PRESCRIPTIONS for the powerful morphine-like drug oxycodone are continuing to increase despite a spike in the numbers of deaths potentially linked to its use.
Experts told a meeting of Australian pain specialists yesterday there was an urgent need to tackle the problem, through measures such as tougher restrictions on the ability of GPs to prescribe drugs such as oxycodone.
Prescriptions for what is known colloquially to some as "hillbilly heroin" have gone through the roof since the drug was added to the Pharmaceutical Benefits Scheme about 10 years ago.

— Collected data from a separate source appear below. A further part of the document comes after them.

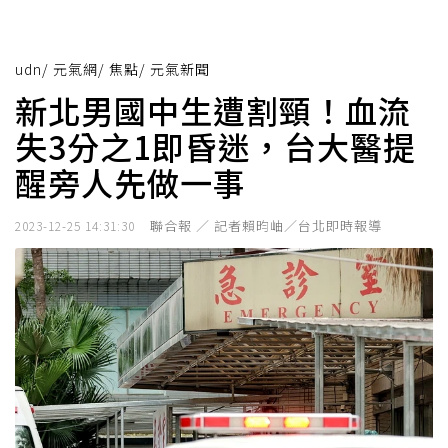
udn
/
元氣網
/
焦點
/
元氣新聞
新北男國中生遭割頸！血流
失3分之1即昏迷，台大醫提
醒旁人先做一事
聯合報 ／ 記者賴昀岫／台北即時報導
2023-12-25 14:31:30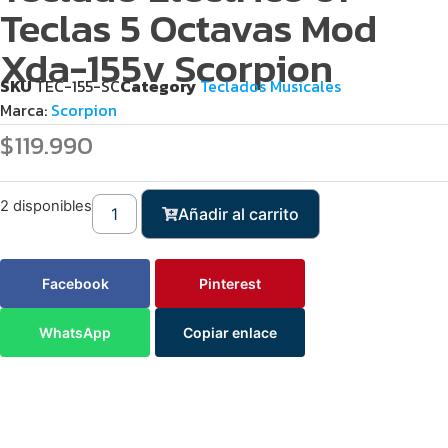
Teclas 5 Octavas Mod
Xda-155v Scorpion
SKU
TEC-155-SC
Category
Teclados Musicales
Marca:
Scorpion
$
119.990
2 disponibles
Añadir al carrito
Facebook
Pinterest
WhatsApp
Copiar enlace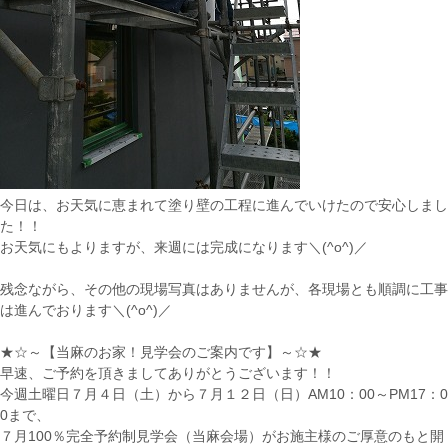
今日は、お天気に恵まれて塗り壁の工程に進んでいけたので安心しまし
た！！
お天気にもよりますが、来週には完成になります＼(^o^)／
残念ながら、その他の現場写真はありませんが、各現場とも順調に工事
は進んでおります＼(^o^)／
★☆～【当麻のお家！見学会のご案内です】～☆★
早速、ご予約を頂きましてありがとうございます！！
今週土曜日７月４日（土）から７月１２日（日）AM10：00～PM17：0
0まで、
７月100％完全予約制見学会（当麻会場）がお施主様のご厚意のもと開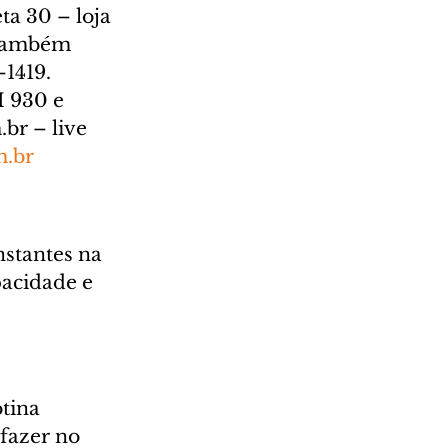
ta 30 – loja 
 também 
1419.  
 930 e 
br – live 
m.br
stantes na 
pacidade e 
tina 
fazer no 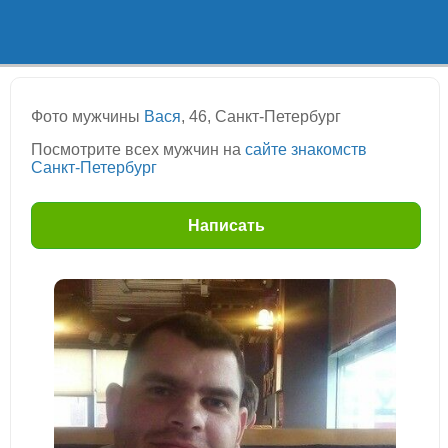
Фото мужчины
Вася
, 46, Санкт-Петербург
Посмотрите всех мужчин на
сайте знакомств
Санкт-Петербург
Написать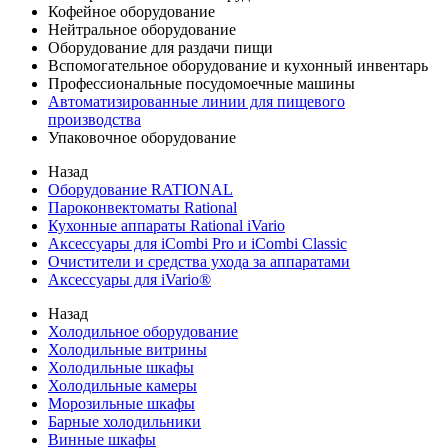
Кофейное оборудование
Нейтральное оборудование
Оборудование для раздачи пищи
Вспомогательное оборудование и кухонный инвентарь
Профессиональные посудомоечные машины
Автоматизированные линии для пищевого
производства
Упаковочное оборудование
Назад
Оборудование RATIONAL
Пароконвектоматы Rational
Кухонные аппараты Rational iVario
Аксессуары для iCombi Pro и iCombi Classic
Очистители и средства ухода за аппаратами
Аксессуары для iVario®
Назад
Холодильное оборудование
Холодильные витрины
Холодильные шкафы
Холодильные камеры
Морозильные шкафы
Барные холодильники
Винные шкафы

Pam Macintyre, director of the Acute Pain Service at the Royal Adelaide Hospital, told the meeting that a Victorian study published this year had found the number of deaths reported to the state coroner in which oxycodone was detected had soared 21-fold from four in 2000 to 97 in 2009.

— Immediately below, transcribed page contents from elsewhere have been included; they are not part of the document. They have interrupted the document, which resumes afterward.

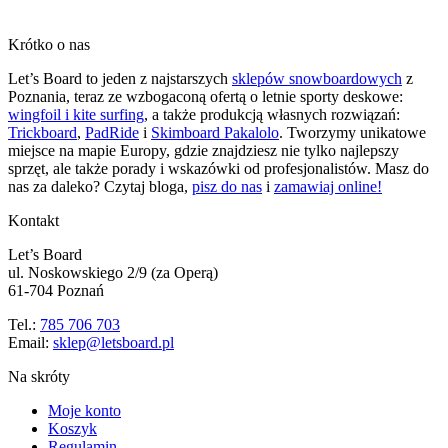
Krótko o nas
Let’s Board to jeden z najstarszych
sklepów snowboardowych
z
Poznania, teraz ze wzbogaconą ofertą o letnie sporty deskowe:
wingfoil i kite surfing
, a także produkcją własnych rozwiązań:
Trickboard
,
PadRide
i
Skimboard Pakalolo
. Tworzymy unikatowe
miejsce na mapie Europy, gdzie znajdziesz nie tylko najlepszy
sprzęt, ale także porady i wskazówki od profesjonalistów. Masz do
nas za daleko? Czytaj bloga,
pisz do nas
i
zamawiaj online!
Kontakt
Let’s Board
ul. Noskowskiego 2/9 (za Operą)
61-704 Poznań
Tel.:
785 706 703
Email:
sklep@letsboard.pl
Na skróty
Moje konto
Koszyk
Regulamin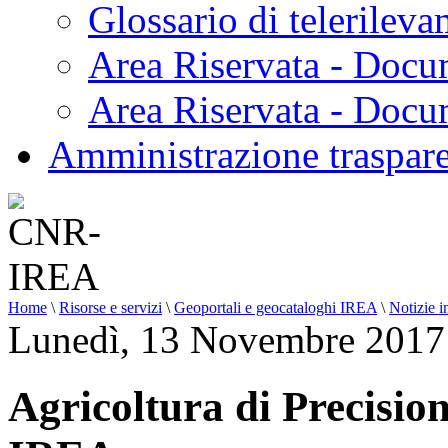
Glossario di telerilev
Area Riservata - Docu
Area Riservata - Doc
Amministrazione traspar
Home
\
Risorse e servizi
\
Geoportali e geocataloghi IREA
\
Notizie i
Lunedì, 13 Novembre 2017
Agricoltura di Precision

Over the same period, the amount of oxycodone prescribed in Victoria had gone up from 7.5mg per head of population in 2000 to 67.5mg nine years later, according to the study published in the journal Injury Prevention.
Associate Professor Macintyre told the meeting experts from her hospital carried out a survey on the provision of oxycodone to patients after noticing a strong increase in people seeking treatment after being discharged with a script for or a supply of the drug.

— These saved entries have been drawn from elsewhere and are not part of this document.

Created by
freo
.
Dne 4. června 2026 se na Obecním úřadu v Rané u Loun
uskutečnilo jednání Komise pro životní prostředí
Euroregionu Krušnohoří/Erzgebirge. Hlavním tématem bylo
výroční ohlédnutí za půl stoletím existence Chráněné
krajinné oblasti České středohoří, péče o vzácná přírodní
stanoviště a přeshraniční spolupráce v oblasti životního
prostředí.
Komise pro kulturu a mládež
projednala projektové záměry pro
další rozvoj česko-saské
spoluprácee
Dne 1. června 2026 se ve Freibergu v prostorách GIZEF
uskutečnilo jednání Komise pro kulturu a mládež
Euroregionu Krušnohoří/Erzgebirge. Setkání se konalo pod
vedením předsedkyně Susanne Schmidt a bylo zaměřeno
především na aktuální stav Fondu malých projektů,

"They were horrified to find that 7 per cent of all discharged prescriptions were for immediate-release oxycodone, and it was the most commonly prescribed drug at discharge," she told the Australian and New Zealand College of Anaesthetists' faculty of pain management meeting in Hong Kong.
Many patients were reportedly being given more oxycodone than they needed, with some "cheerfully being sent home with boxes of 20 to 40 tablets".
Professor Macintyre told The Weekend Australian it could not be proved that the increased deaths in the Victorian study had been caused by oxycodone. However, it was vital for patients and doctors to better understand the risks with opioid drugs, given their use was likely to rise further with the trend to discharge patients as soon as 24 hours after surgery.